A structured set of objections, weighed in public.

Desk editor's note, referee report, simulated authors' rebuttal, and a circularity audit. Tearing a paper down is the easy half of reading it; the pith above is the substance, this is the friction.

Referee Report

2 major / 2 minor

Summary. The paper conducts an empirical audit of a popular large-scale web-scraped ML training dataset and reports the presence of personally identifiable information (PII) despite prior sanitization. It leverages these findings to analyze risks under privacy and data protection laws, arguing that indiscriminate web scraping propagates personal data into downstream models and calling for a reorientation of legal frameworks treating such data as 'publicly available.'

Significance. If the audit methodology and generalization hold, the work offers a valuable bridge between technical dataset analysis and legal privacy scholarship in AI, providing concrete examples that could inform policy on data curation practices. The explicit combination of an empirical study with downstream legal implications is a constructive contribution, though its impact depends on addressing the scope of the single-dataset evidence.

major comments (2)
  1. [Abstract and §4] Abstract and §4 (Empirical Study): The claim of 'significant presence of personally identifiable information despite sanitization efforts' is asserted without reported quantitative details on audit methodology, sample size, false-positive rates, or evaluation criteria for the sanitization process. This directly weakens the evidential basis for the central generalization.
  2. [§5 and Conclusion] §5 (Legal Analysis) and Conclusion: The inference that findings from one audited dataset support the claim that 'any large-scale web-scraped dataset may contain legally defined personal data' requires demonstration that the dataset's scraping sources, scale, and cleaning pipeline are representative or not atypically lax relative to other corpora (e.g., those with additional deduplication steps). Without this, the legal-risk conclusions for the broader class do not follow.
minor comments (2)
  1. [Results tables] Table 1 or equivalent results summary: Clarify the exact PII categories detected and their prevalence to improve readability for non-technical legal readers.
  2. [Related Work] Related work section: Add explicit comparison to prior audits of Common Crawl-derived datasets to better situate the novelty of the sanitization evaluation.

Simulated Author's Rebuttal

2 responses · 0 unresolved

We thank the referee for their constructive and detailed feedback. We address each major comment below and indicate the revisions we will make to improve the clarity and evidential support of the manuscript.

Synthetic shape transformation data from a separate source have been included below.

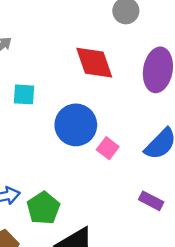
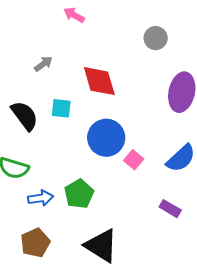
red diamond: (94, 63) -> (99, 81), moved
green pentagon: (43, 208) -> (79, 194), moved

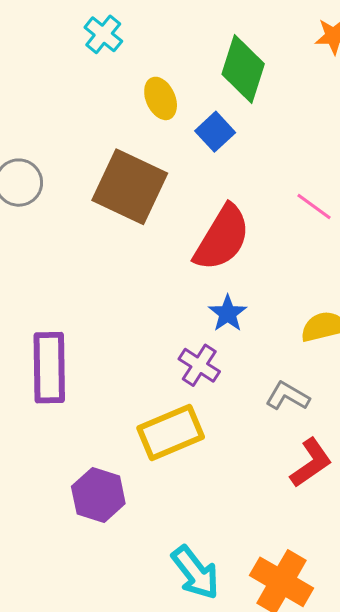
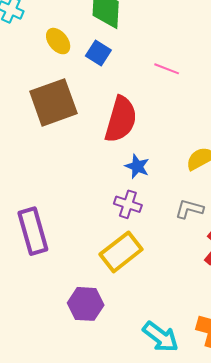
brown square: (130, 187) -> (53, 102), turned -30
pink line: (314, 206) -> (167, 69), moved

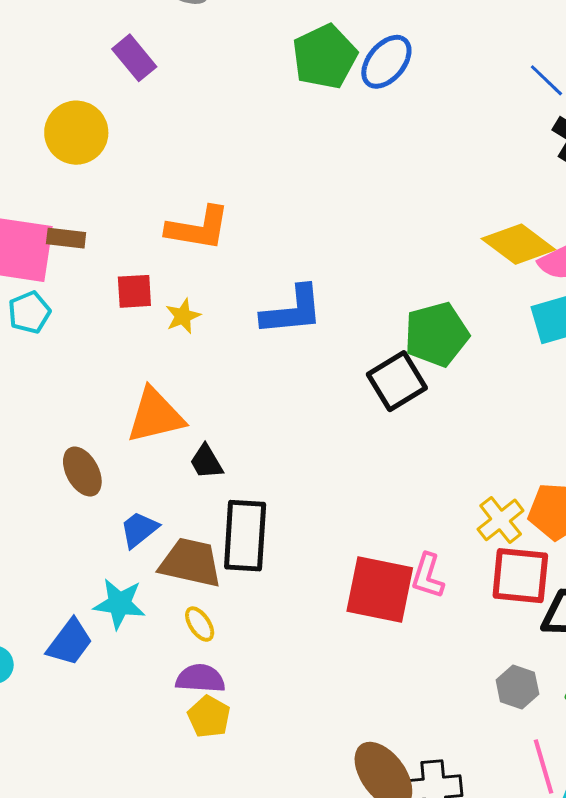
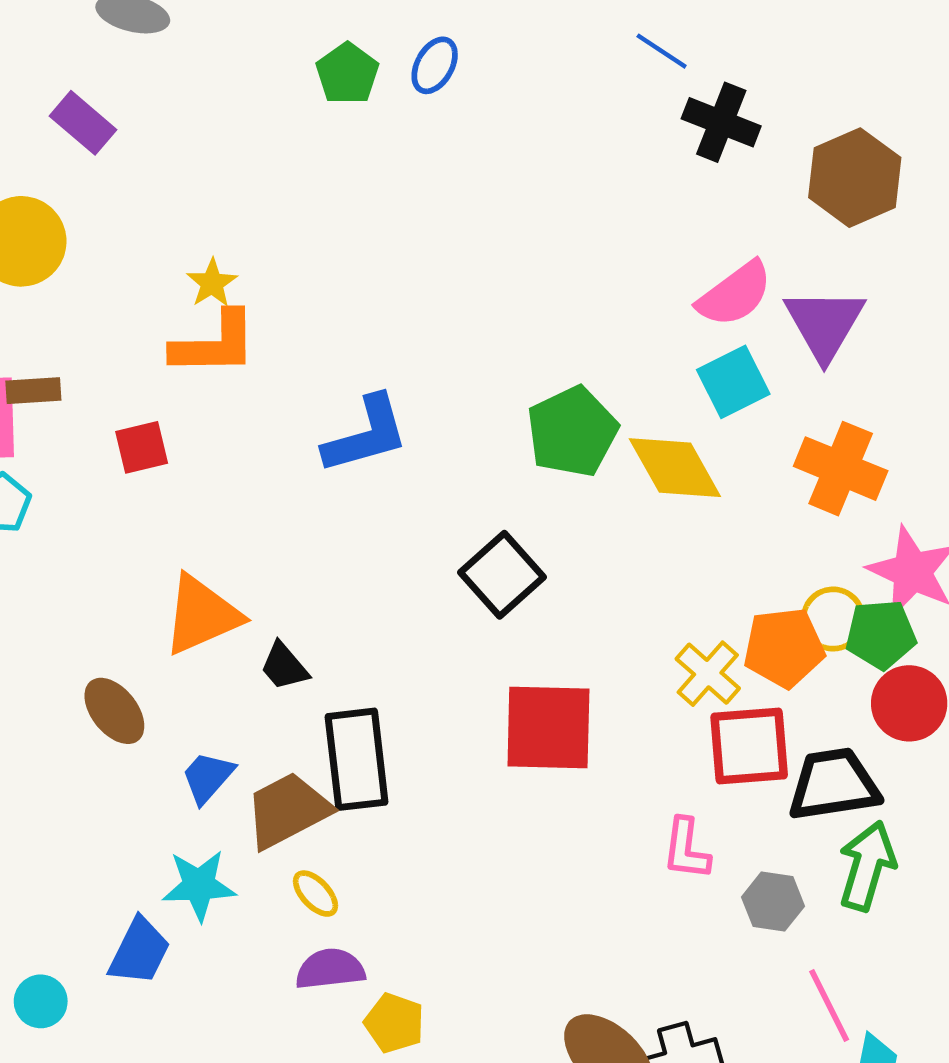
green pentagon: (325, 57) -> (347, 74), size x0.7
blue ellipse: (386, 62) -> (435, 65), size x0.7
yellow diamond: (518, 244) -> (675, 468), moved, turned 34
yellow star: (183, 316) -> (212, 283), moved
black square: (397, 381) -> (502, 575), moved
brown trapezoid: (191, 563) -> (288, 810), turned -30
pink L-shape: (428, 576) -> (686, 849), moved
red square: (380, 590) -> (548, 727), moved
yellow pentagon: (209, 717) -> (394, 1023), moved

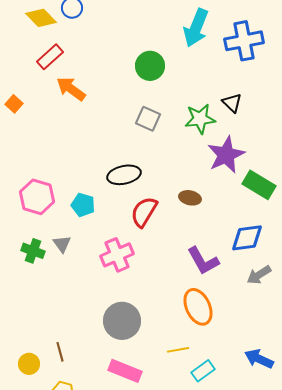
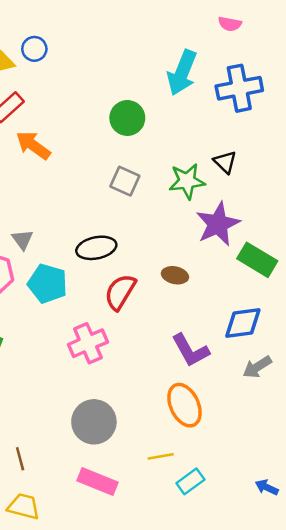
cyan pentagon: (83, 205) -> (47, 284), size x1.4
gray triangle: (62, 244) -> (22, 240), moved
blue arrow: (259, 359) -> (267, 487), moved, size x0.7

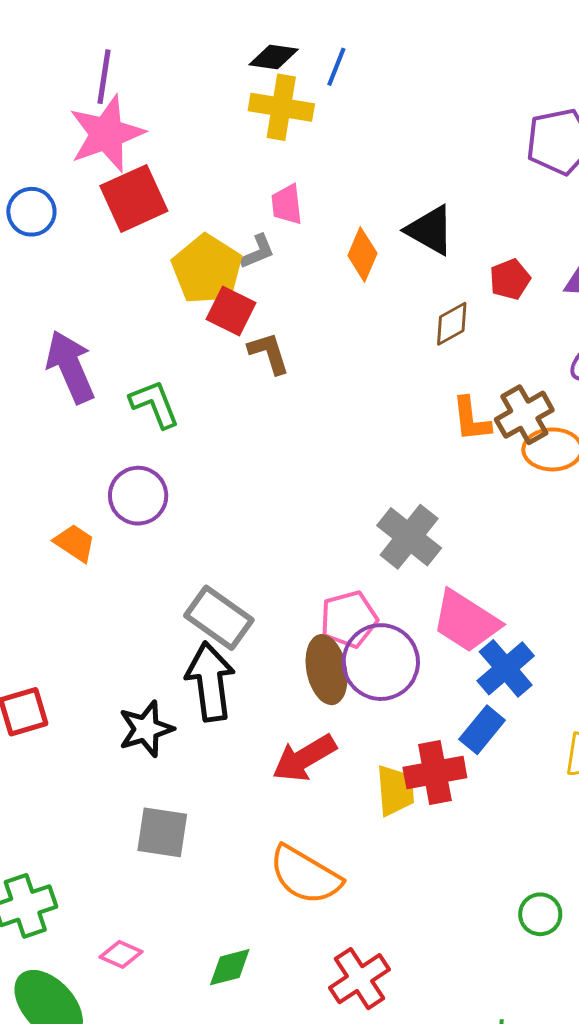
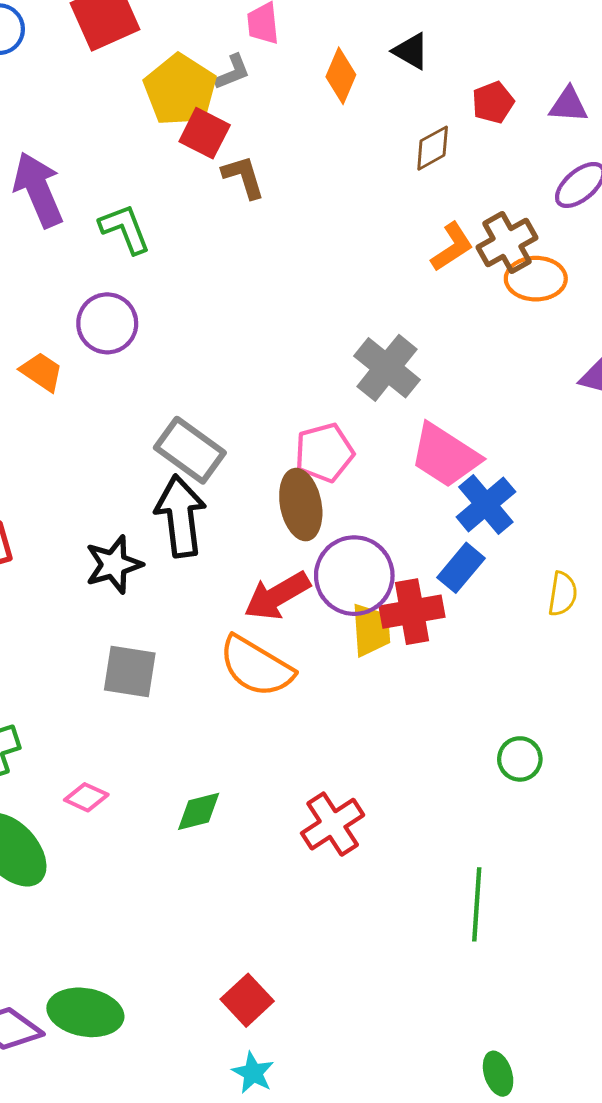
black triangle: (430, 230) -> (411, 51), size x0.7
orange L-shape: (471, 419) -> (452, 247), turned -117
purple circle: (381, 662) -> (354, 576), moved
orange semicircle: (305, 875) -> (256, 666), moved

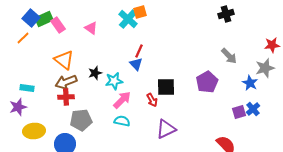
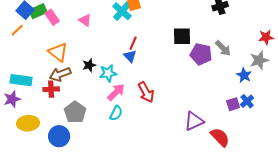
purple pentagon: (207, 82) -> (201, 54), moved, turned -30
black square: (166, 87) -> (182, 36), moved
cyan rectangle: (27, 88) -> (21, 80), size x1.5
red cross: (66, 97) -> (51, 89), moved
red arrow: (152, 100) -> (146, 92), size x1.5
gray pentagon: (81, 120) -> (75, 112), turned -30
cyan semicircle: (122, 121) -> (116, 113), turned 105
purple triangle: (166, 129) -> (194, 121), moved

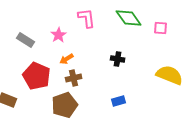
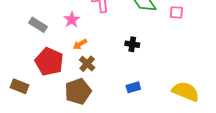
yellow semicircle: (170, 75) -> (186, 91), moved
brown cross: (74, 78) -> (87, 64), turned -35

read point-by-point responses
  1. Referee: [Abstract and §4] Abstract and §4 (Empirical Study): The claim of 'significant presence of personally identifiable information despite sanitization efforts' is asserted without reported quantitative details on audit methodology, sample size, false-positive rates, or evaluation criteria for the sanitization process. This directly weakens the evidential basis for the central generalization.

    Authors: We agree that the empirical audit section requires greater transparency to support our claims. In the revised manuscript we will expand §4 with quantitative details, including the total number of samples audited, the precise PII detection methodology and tools employed, results from any manual verification used to estimate false-positive rates, and explicit criteria for assessing the prior sanitization process. These additions will strengthen the evidential foundation without altering the core findings. revision: yes

  2. Referee: [§5 and Conclusion] §5 (Legal Analysis) and Conclusion: The inference that findings from one audited dataset support the claim that 'any large-scale web-scraped dataset may contain legally defined personal data' requires demonstration that the dataset's scraping sources, scale, and cleaning pipeline are representative or not atypically lax relative to other corpora (e.g., those with additional deduplication steps). Without this, the legal-risk conclusions for the broader class do not follow.

    Authors: We acknowledge the referee's concern about generalizability. The audited dataset is a widely adopted example that reflects common web-scraping and sanitization practices found across many large-scale ML corpora. In revision we will add a dedicated paragraph in §5 comparing its sources, scale, and cleaning steps to other prominent datasets and citing related reports of PII leakage in the literature. We maintain, however, that the legal analysis centers on risks inherent to the widespread practice of indiscriminate web scraping rather than on proving every possible corpus is identical; the single concrete case study is offered as illustrative evidence of those risks. We will revise the conclusion to clarify this scope while preserving the policy recommendations. revision: partial

Circularity Check

0 steps flagged

No significant circularity; empirical audit provides independent evidence

full rationale

The paper conducts a direct empirical audit of one large-scale web-scraped dataset to identify personally identifiable information that persists after sanitization. This observation is external to the paper's own claims and is not derived from any self-referential definitions, fitted parameters, or prior results by the same authors. The legal analysis then applies existing privacy frameworks to the observed risks without reducing the central claim to an input by construction. No equations, uniqueness theorems, ansatzes, or self-citation chains are load-bearing in the derivation. The generalization from the audited example to 'any large-scale web-scraped dataset' is an inductive inference whose strength can be debated on representativeness grounds, but that does not create circularity under the specified criteria. The work is self-contained against external benchmarks via the dataset inspection itself.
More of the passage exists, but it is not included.